04. He don't deserve you



“Jisoo. Sini!” Panggilan Bona berasal dari taman kampus samping Gedung R Ilmu Komunikasi, dia menoleh lalu segera menyusulnya. Mereka janjian ketemuan di sini atau tepatnya sih, Jisoo yang nyusulin mereka soalnya cuma dia yang beda fakultas sisanya sefakultas walau beda kelas.

Kok bisa kenal? Ya, singkatnya gara-gara pas maba detik-detik ospek dulu, agak klise juga kalau diceritakan ulang. Jadi begini, semua ini gara-gara Hwasa yang pernah salah masuk jurusan waktu upacara sambutan mahasiswa baru, mengira barisan Jisoo adalah para maba Fakultas Ilkom. Dia berdiri di sebelah Jisoo yang kebetulan kebagian tempat belakang akibat telat bersama dua cowok maba, namana Ravn sama Ong yang kemudian jadi teman sekelas. Di situ mereka terlibat obrolan dari kenalan pendek, basa-basi nanya kenapa milih kampus ini sampai ke bagia mengheran kalau ternyata Jisoo dan Hwasa satu kostan dan lebih kaget lagi pas Hwasa memekik histeris sewaktu tahu dia salah jurusan yang nyaris bikin kakak tingkat menyeretnya ke depan sebelum kabur dengan panik.
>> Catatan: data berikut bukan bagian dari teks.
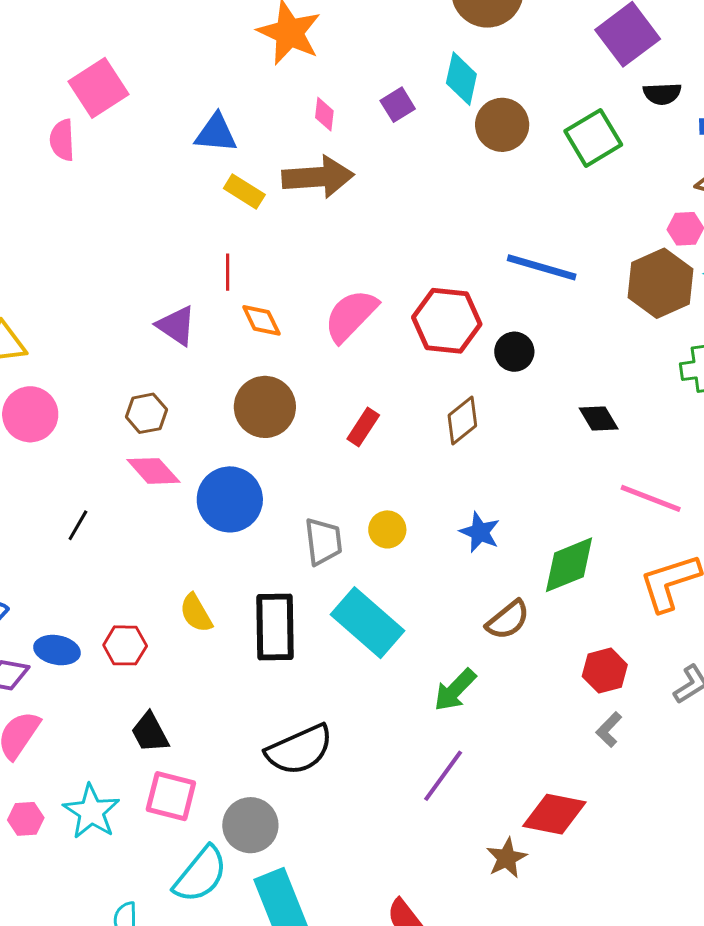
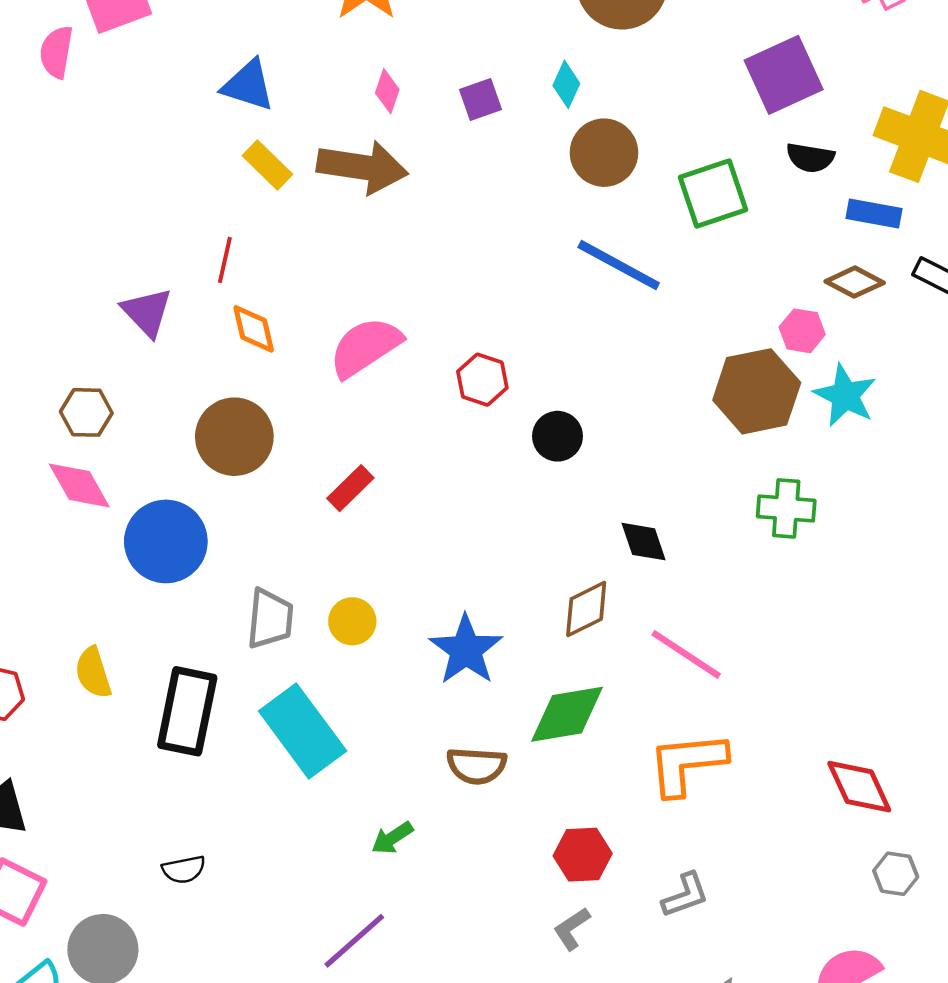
cyan diamond: (461, 79) -> (566, 84), size x0.7
blue line: (542, 267) -> (619, 265), moved
red hexagon: (447, 321) -> (482, 380), size x0.6
brown diamond: (462, 421) -> (586, 609), moved
blue star: (480, 532) -> (466, 650), size x1.4
brown semicircle: (508, 620) -> (477, 766), turned 30
green arrow: (455, 690) -> (392, 838), size x0.7
black semicircle: (299, 750) -> (184, 869), size x0.5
Berawal dari situlah Jisoo mengenal Hwasa pertama kali sebelum ketemu Bona sama Nayeon, terus berlanjut kenalan sama Johnny juga gara-gara keisengan Hwasa sering main ke kostan mantan gebetan dulu yang ternyata teman sekelas Johnny—Yuta namanya. Nah, berawal dari situ ketiganya jadi klop hingga akhirnya mereka memutuskan di semester dua buat ambil paviliun bertiga. Biarpun beda jurusan, tapi mereka kelihatan cocok satu sama lain.

Padahal cari teman yang klop buat sama-sama tinggal seatap itu agak sulit.

“Ada kabar baru.” Hwasa sudah siap buat menceritakan kabar terbaru begitu Jisoo duduk di bangkunya, mengabaikan ekspresi cemberut Nayeon yang sudah begini sebelum Jisoo bergabung, seolah diq enggak punya semangat hidup.

Jisoo lalu menatapnya heran, bertanya ke Bona dan Hwasa yang langsung menyuruhnya agar mengabaikan Nayeon alih-alih membiarkannya menghibur.

“Biasaaa, chat enggak dibalas,” kata Bona setengah berbisik walau percuma orangnya tetap bisa dengar.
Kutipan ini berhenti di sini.